La teoría atómica de Dalton y la ley de Avogadro tuvieron una influencia crucial en el desarrollo de la química, además de su importancia para la física.

– La ley de Avogadro: fácil de demostrar a partir de la teoría cinética, afirma que a una presión y temperatura dadas un volumen determinado de un gas siempre contiene el mismo número de moléculas, independientemente del gas de que se trate. Sin embargo, los físicos no lograron determinar con exactitud esa cifra (y por tanto averiguar la masa y tamaño de las moléculas) hasta principios del siglo XX. Después del descubrimiento del electrón, el físico estadounidense Robert Andrews Millikan determinó su carga. Esto permitió finalmente calcular con precisión el número de Avogadro, es decir, el número de partículas (átomos, moléculas, iones o cualquier otra partícula) que hay en un mol de materia (molécula).
Además de la masa del átomo interesa conocer su tamaño. A finales del siglo XIX se realizaron diversos intentos para determinar el tamaño del átomo, que sólo tuvieron un éxito parcial. En uno de estos intentos se aplicaron los resultados de la teoría cinética a los gases no ideales, es decir, gases cuyas moléculas no se comportan como puntos sino como esferas de volumen finito. Posteriores experimentos que estudiaban la forma en que los átomos dispersaban rayos X, partículas alfa y otras partículas atómicas y subatómicas permitieron medir con más precisión el tamaño de los átomos, que resultaron tener un diámetro de entre 10-8 y 10-9 cm. Sin embargo, una afirmación precisa sobre el tamaño de un átomo exige una definición explícita de lo que se entiende por tamaño, puesto que la mayoría de los átomos no son exactamente esféricos y pueden existir en diversos estados, con diferentes distancias entre el núcleo y los electrones.

– La espectroscopia: uno de los avances más importantes que llevaron a la exploración del interior del átomo y al abandono de las teorías clásicas de la física fue la espectroscopia; otro avance fue el propio descubrimiento de las partículas subatómicas.
Cuando se calienta una sustancia gaseosa ésta emite luz en una serie de frecuencias determinadas; la distribución de estas frecuencias se denomina espectro de emisión. En 1823 el astrónomo y químico británico John Herschel sugirió que las sustancias químicas podían identificarse por su espectro. En los años posteriores, dos alemanes, el químico Robert Wilhelm Bunsen y el físico Gustav Robert Kirchhoff, catalogaron los espectros de numerosas sustancias.

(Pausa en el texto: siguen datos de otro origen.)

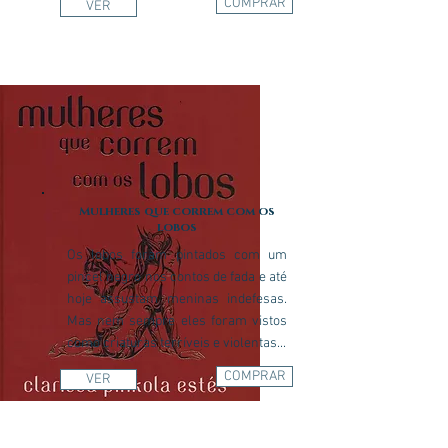
COMPRAR
VER
Mulheres que correm com os
lobos
Os lobos foram pintados com um
pincel negro nos contos de fada e até
hoje assustam meninas indefesas.
Mas nem sempre eles foram vistos
como criaturas terríveis e violentas...
COMPRAR
VER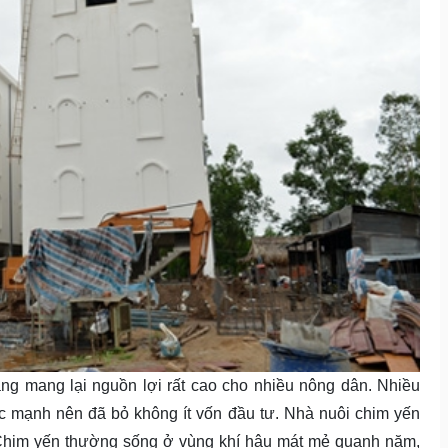
ang mang lại nguồn lợi rất cao cho nhiều nông dân. Nhiều
c mạnh nên đã bỏ không ít vốn đầu tư. Nhà nuôi chim yến
. Chim yến thường sống ở vùng khí hậu mát mẻ quanh năm,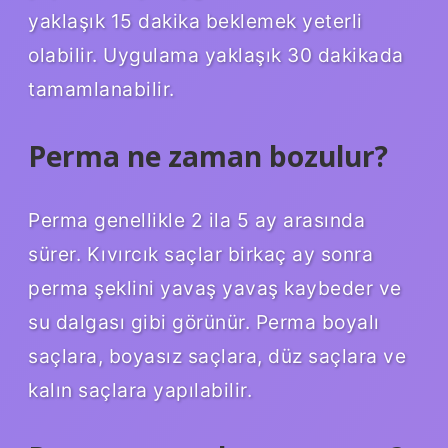
yaklaşık 15 dakika beklemek yeterli
olabilir. Uygulama yaklaşık 30 dakikada
tamamlanabilir.
Perma ne zaman bozulur?
Perma genellikle 2 ila 5 ay arasında
sürer. Kıvırcık saçlar birkaç ay sonra
perma şeklini yavaş yavaş kaybeder ve
su dalgası gibi görünür. Perma boyalı
saçlara, boyasız saçlara, düz saçlara ve
kalın saçlara yapılabilir.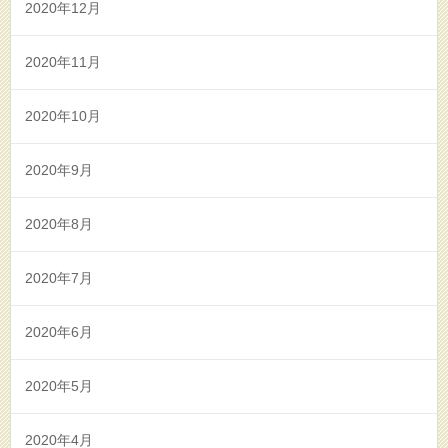
2020年12月
2020年11月
2020年10月
2020年9月
2020年8月
2020年7月
2020年6月
2020年5月
2020年4月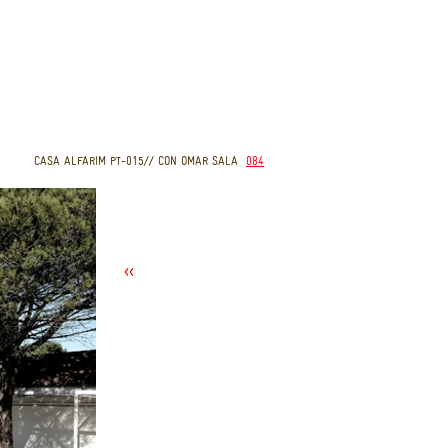
CASA ALFARIM PT-015// CON OMAR SALA
084
<<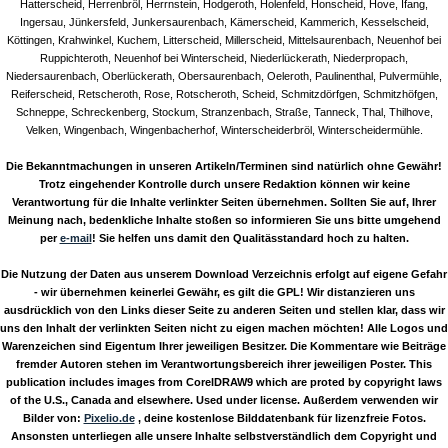
Hatterscheid, Herrenbröl, Herrnstein, Hodgeroth, Holenfeld, Honscheid, Hove, Ifang,
Ingersau, Jünkersfeld, Junkersaurenbach, Kämerscheid, Kammerich, Kesselscheid,
Köttingen, Krahwinkel, Kuchem, Litterscheid, Millerscheid, Mittelsaurenbach, Neuenhof bei
Ruppichteroth, Neuenhof bei Winterscheid, Niederlückerath, Niederpropach,
Niedersaurenbach, Oberlückerath, Obersaurenbach, Oeleroth, Paulinenthal, Pulvermühle,
Reiferscheid, Retscheroth, Rose, Rotscheroth, Scheid, Schmitzdörfgen, Schmitzhöfgen,
Schneppe, Schreckenberg, Stockum, Stranzenbach, Straße, Tanneck, Thal, Thilhove,
Velken, Wingenbach, Wingenbacherhof, Winterscheiderbröl, Winterscheidermühle.
Die Bekanntmachungen in unseren Artikeln/Terminen sind natürlich ohne Gewähr!
Trotz eingehender Kontrolle durch unsere Redaktion können wir keine
Verantwortung für die Inhalte verlinkter Seiten übernehmen. Sollten Sie auf, Ihrer
Meinung nach, bedenkliche Inhalte stoßen so informieren Sie uns bitte umgehend
per
e-mail
! Sie helfen uns damit den Qualitässtandard hoch zu halten.
Die Nutzung der Daten aus unserem Download Verzeichnis erfolgt auf eigene Gefahr
- wir übernehmen keinerlei Gewähr, es gilt die GPL! Wir distanzieren uns
ausdrücklich von den Links dieser Seite zu anderen Seiten und stellen klar, dass wir
uns den Inhalt der verlinkten Seiten nicht zu eigen machen möchten! Alle Logos und
Warenzeichen sind Eigentum Ihrer jeweiligen Besitzer. Die Kommentare wie Beiträge
fremder Autoren stehen im Verantwortungsbereich ihrer jeweiligen Poster. This
publication includes images from CorelDRAW9 which are proted by copyright laws
of the U.S., Canada and elsewhere. Used under license. Außerdem verwenden wir
Bilder von:
Pixelio.de
, deine kostenlose Bilddatenbank für lizenzfreie Fotos.
Ansonsten unterliegen alle unsere Inhalte selbstverständlich dem Copyright und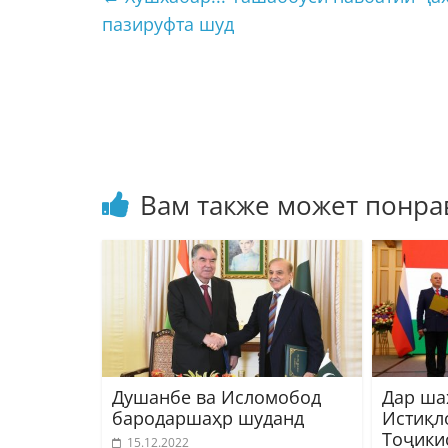
пазируфта шуд
Вам также может понра
Душанбе ва Исломобод
Дар ша
бародаршаҳр шуданд
Истиқл
Тоҷики
15.12.2022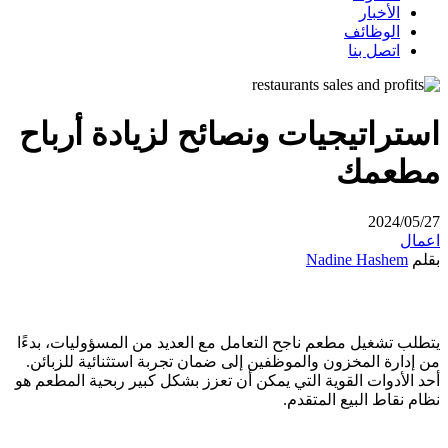
الأخبار
الوظائف
اتصل بنا
استراتيجيات ونصائح لزيادة أرباح
مطعمك
2024/05/27
اعمال
بقلم
Nadine Hashem
يتطلب تشغيل مطعم ناجح التعامل مع العديد من المسؤوليات، بدءًا
من إدارة المخزون والموظفين إلى ضمان تجربة استثنائية للزبائن.
أحد الأدوات القوية التي يمكن أن تعزز بشكل كبير ربحية المطعم هو
نظام نقاط البيع المتقدم.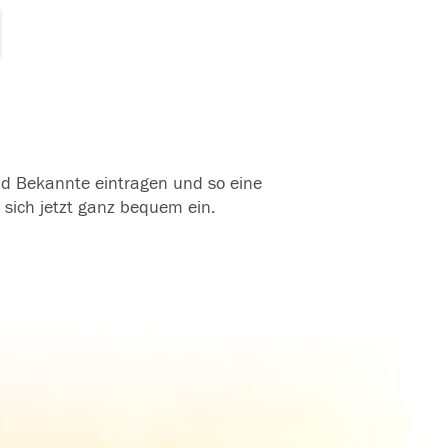
und Bekannte eintragen und so eine
 sich jetzt ganz bequem ein.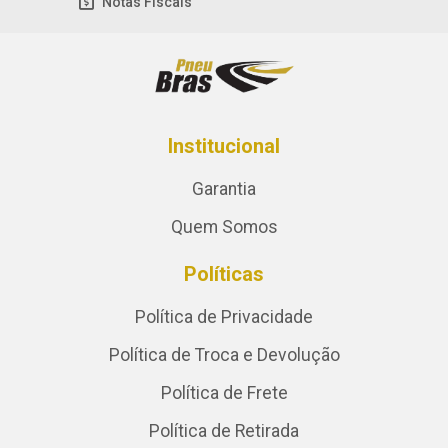
Notas Fiscais
Institucional
Garantia
Quem Somos
Políticas
Política de Privacidade
Política de Troca e Devolução
Política de Frete
Política de Retirada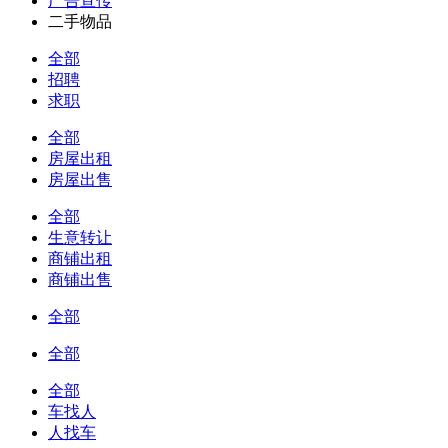
广告宣传
二手物品
全部
招聘
求职
全部
房屋出租
房屋出售
全部
生意转让
商铺出租
商铺出售
全部
全部
全部
车找人
人找车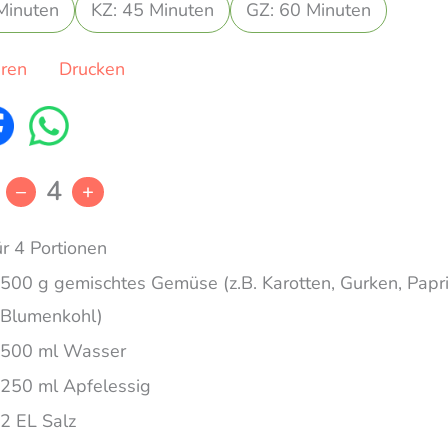
Minuten
KZ: 45 Minuten
GZ: 60 Minuten
eren
Drucken
4
–
+
ür 4 Portionen
500 g gemischtes Gemüse (z.B. Karotten, Gurken, Papri
Blumenkohl)
500 ml Wasser
250 ml Apfelessig
2 EL Salz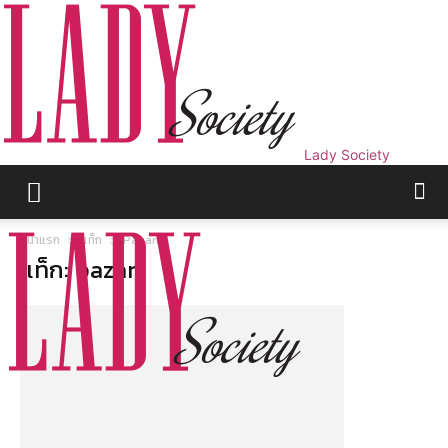
Lady Society
หน้าแรก
แท็ก
Pazan
แท็ก: pazan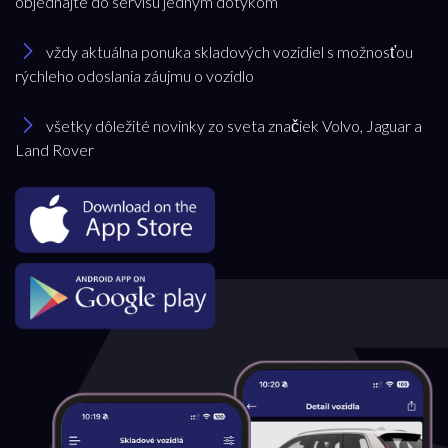
objednajte do servisu jedným dotykom
Volvo
vždy aktuálna ponuka skladových vozidiel s možnosťou
rýchleho odoslania záujmu o vozidlo
Model
všetky dôležité novinky zo sveta značiek Volvo, Jaguar a
Land Rover
všetky
Pobočka
Bratislava
Trenčianska Turná
Trnava
Akciová ponuka
všetky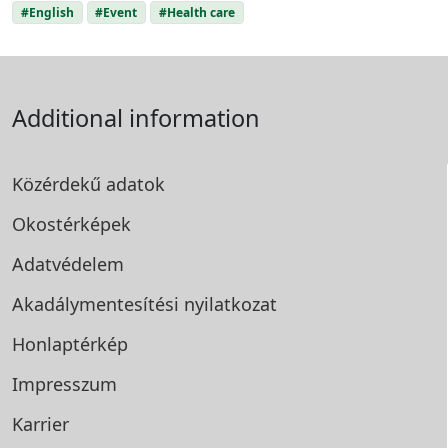
#English
#Event
#Health care
Additional information
Közérdekű adatok
Okostérképek
Adatvédelem
Akadálymentesítési
nyilatkozat
Honlaptérkép
Impresszum
Karrier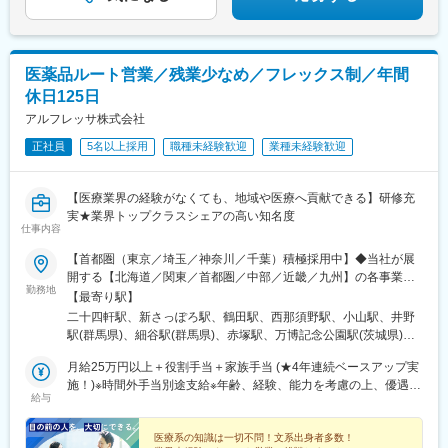
変更の範囲：会社の定める業務
医薬品ルート営業／残業少なめ／フレックス制／年間
休日125日
アルフレッサ株式会社
正社員
5名以上採用
職種未経験歓迎
業種未経験歓迎
【医療業界の経験がなくても、地域や医療へ貢献できる】研修充
実★業界トップクラスシェアの高い知名度
仕事内容
【首都圏（東京／埼玉／神奈川／千葉）積極採用中】◆当社が展
開する【北海道／関東／首都圏／中部／近畿／九州】の各事業所
勤務地
へご希望を考慮した上で配属となります。【北海道】北海道【関
【最寄り駅】
東】栃木／群馬／茨城／長野／山梨／新潟【首都圏】東京／埼玉
二十四軒駅、新さっぽろ駅、鶴田駅、西那須野駅、小山駅、井野
／神奈川／千葉★積極採用エリア【中部】静岡／愛知／三重／岐
駅(群馬県)、細谷駅(群馬県)、赤塚駅、万博記念公園駅(茨城県)、
阜【近畿】滋賀／兵庫／大阪／京都／奈良／和歌山【九州】福岡
大甕駅、新治駅、川中島駅、渚駅(長野県)、伊那八幡駅、小井川
／長崎／熊本／大分／宮崎／鹿児島各事業所の詳細については、
月給25万円以上＋役割手当＋家族手当 (★4年連続ベースアップ実
駅、寺尾駅、宮内駅(新潟県)、直江津駅、小川町駅(東京都)、江戸
弊社HPよりご確認ください※「企業情報」→「拠点」よりご確認
施！)※時間外手当別途支給※年齢、経験、能力を考慮の上、優遇し
川橋駅、竹ノ塚駅、小村井駅、井荻駅、志村三丁目駅、学芸大学
給与
いただけます。屋内禁煙(※喫煙室あり※禁煙タイムあり※喫煙室で
ます
駅、千歳船橋駅、北野駅(東京都)、小作駅、鶴川駅、北府中駅、桜
の就労はありません)
台駅(東京都)、北戸田駅、南越谷駅、久喜駅、加茂宮駅、新座駅、
医療系の知識は一切不問！文系出身者多数！
航空公園駅、南古谷駅、ソシオ流通センター駅、三ツ沢上町駅、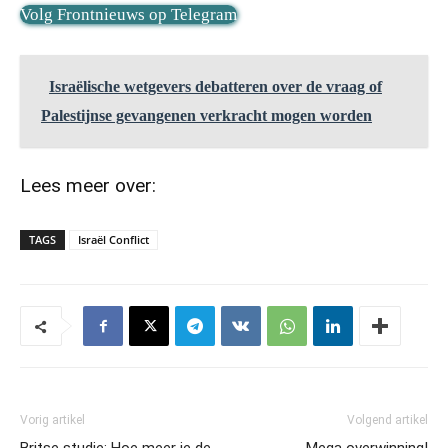
Volg Frontnieuws op Telegram
Israëlische wetgevers debatteren over de vraag of
Palestijnse gevangenen verkracht mogen worden
Lees meer over:
TAGS
Israël Conflict
Vorig artikel
Volgend artikel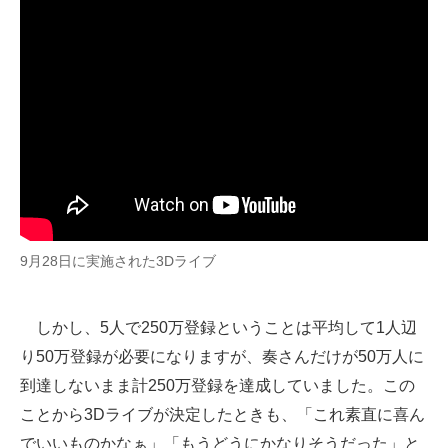
9月28日に実施された3Dライブ
しかし、5人で250万登録ということは平均して1人辺
り50万登録が必要になりますが、奏さんだけが50万人に
到達しないまま計250万登録を達成していました。この
ことから3Dライブが決定したときも、「これ素直に喜ん
でいいものかなぁ」「もうどうにかなりそうだった」と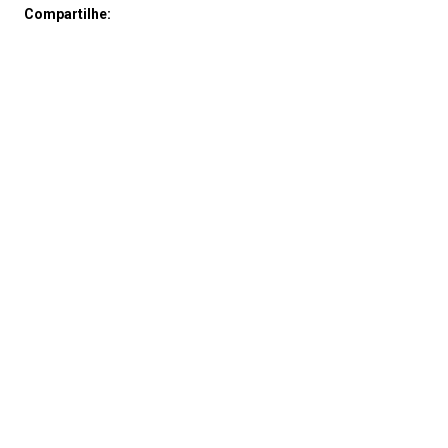
Compartilhe: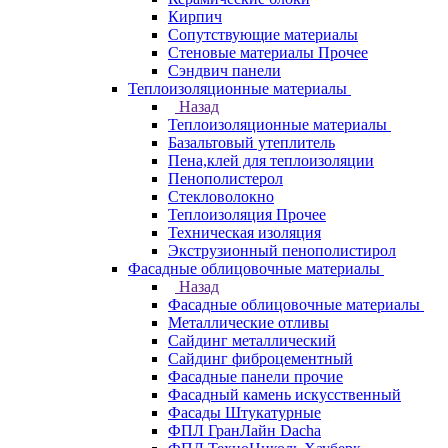
Кирпич
Сопутствующие материалы
Стеновые материалы Прочее
Сэндвич панели
Теплоизоляционные материалы
Назад
Теплоизоляционные материалы
Базальтовый утеплитель
Пена,клей для теплоизоляции
Пенополистерол
Стекловолокно
Теплоизоляция Прочее
Техническая изоляция
Экструзионный пенополистирол
Фасадные облицовочные материалы
Назад
Фасадные облицовочные материалы
Металлические отливы
Сайдинг металлический
Сайдинг фиброцементный
Фасадные панели прочие
Фасадный камень искусственный
Фасады Штукатурные
ФПЛ ГранЛайн Dacha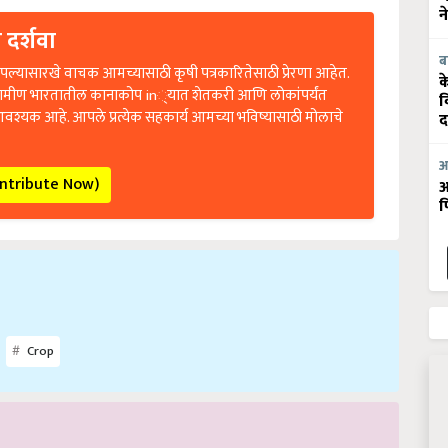
न
 दर्शवा
ब
ल्यासारखे वाचक आमच्यासाठी कृषी पत्रकारितेसाठी प्रेरणा आहेत.
क
रामीण भारतातील कानाकोप in्यात शेतकरी आणि लोकांपर्यंत
व
आवश्यक आहे. आपले प्रत्येक सहकार्य आमच्या भविष्यासाठी मोलाचे
द
आ
ontribute Now)
आ
फ
Crop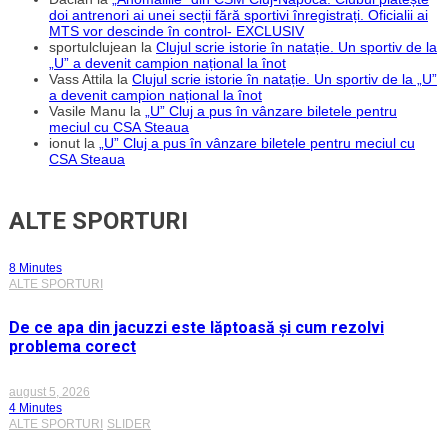
doi antrenori ai unei secții fără sportivi înregistrați. Oficialii ai
MTS vor descinde în control- EXCLUSIV
sportulclujean
la
Clujul scrie istorie în natație. Un sportiv de la
„U” a devenit campion național la înot
Vass Attila
la
Clujul scrie istorie în natație. Un sportiv de la „U”
a devenit campion național la înot
Vasile Manu
la
„U” Cluj a pus în vânzare biletele pentru
meciul cu CSA Steaua
ionut
la
„U” Cluj a pus în vânzare biletele pentru meciul cu
CSA Steaua
ALTE SPORTURI
8 Minutes
ALTE SPORTURI
De ce apa din jacuzzi este lăptoasă și cum rezolvi
problema corect
august 5, 2026
4 Minutes
ALTE SPORTURI
SLIDER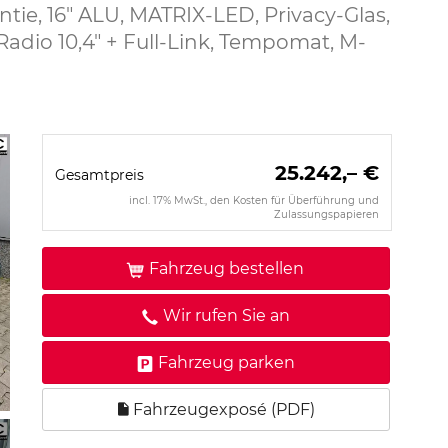
tie, 16" ALU, MATRIX-LED, Privacy-Glas,
adio 10,4" + Full-Link, Tempomat, M-
25.242,– €
Gesamtpreis
incl. 17% MwSt., den Kosten für Überführung und
Zulassungspapieren
Fahrzeug bestellen
Wir rufen Sie an
Fahrzeug parken
Fahrzeugexposé (PDF)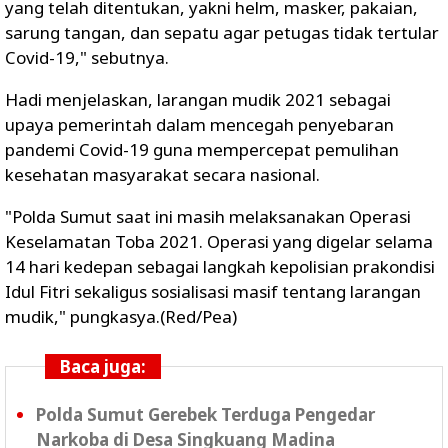
yang telah ditentukan, yakni helm, masker, pakaian,
sarung tangan, dan sepatu agar petugas tidak tertular
Covid-19," sebutnya.
Hadi menjelaskan, larangan mudik 2021 sebagai
upaya pemerintah dalam mencegah penyebaran
pandemi Covid-19 guna mempercepat pemulihan
kesehatan masyarakat secara nasional.
"Polda Sumut saat ini masih melaksanakan Operasi
Keselamatan Toba 2021. Operasi yang digelar selama
14 hari kedepan sebagai langkah kepolisian prakondisi
Idul Fitri sekaligus sosialisasi masif tentang larangan
mudik," pungkasya.(Red/Pea)
Baca juga:
Polda Sumut Gerebek Terduga Pengedar
Narkoba di Desa Singkuang Madina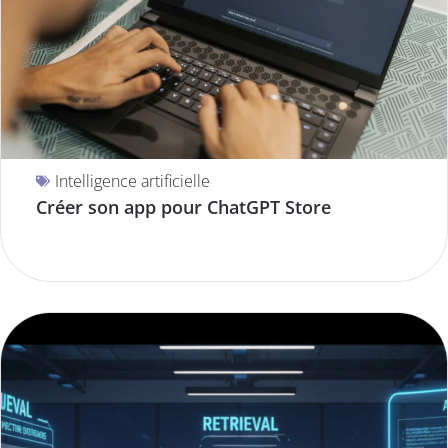
Intelligence artificielle
Créer son app pour ChatGPT Store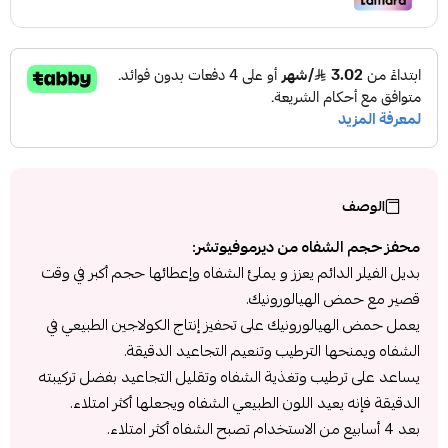
الوصف
محفز حجم الشفاه من ديرموفيوتشر:
بديل الفيلر الدائم يعزز و يملئ الشفاه وإعطائها حجم أكبر في وقت
قصير مع حمض الهيالورونيك.
يعمل حمض الهيالورونيك على تحفيز إنتاج الكولاجين الطبيعي في
الشفاه ويمنحها الترطيب وتنعيم التجاعيد الدقيقة.
يساعد على ترطيب وتغذية الشفاه وتقليل التجاعيد بفضل تركيبته
الدقيقة فإنه يعيد اللون الطبيعي الشفاه ويجعلها أكثر امتلاء.
بعد 4 أسابيع من الاستخدام تصبح الشفاه أكثر امتلاء.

El helio se descubrió después de que, en 1868, el astrónomo británico Joseph Norman Lockyer observara una línea espectral desconocida en el espectro solar; sin embargo, las contribuciones más importantes desde el punto de vista de la teoría atómica se debieron al estudio de los espectros de átomos sencillos, como el del hidrógeno, que presenta pocas líneas espectrales (análisis químico).
Los llamados espectros de líneas (formados por líneas individuales correspondientes a diferentes frecuencias) son causados por sustancias gaseosas en las que, según sabemos hoy, los electrones han sido excitados por calentamiento o por bombardeo con partículas subatómicas. En cambio, cuando se calienta un sólido aparece un espectro continuo que cubre toda la zona visible y penetra en las regiones infrarroja y ultravioleta. La cantidad total de energía emitida por el sólido depende mucho de la temperatura, así como la intensidad relativa de las distintas longitudes de onda. Por ejemplo, si se calienta un trozo de hierro la radiación emitida comienza en la región infrarroja, y no puede verse; después la radiación se desplaza hacia el espectro visible, primero con un brillo rojo y luego blanco, a medida que el máximo del espectro de radiación avanza hacia la mitad de la zona visible. El intento de explicar las características de la radiación de los sólidos con las herramientas de la física teórica de finales del siglo XIX llevaba a la predicción de que, a cualquier temperatura, la cantidad de radiación debía aumentar de forma ilimitada a medida que disminuía la longitud de onda. Este cálculo, en el que no se logró encontrar ningún error, estaba en desacuerdo con los experimentos y además llevaba a una conclusión absurda, la de que un cuerpo con temperatura finita pudiera radiar una cantidad infinita de energía. Estas contradicciones exigían una nueva forma de considerar la radiación e, indirectamente, el átomo (rayos infrarrojos; radiación ultravioleta).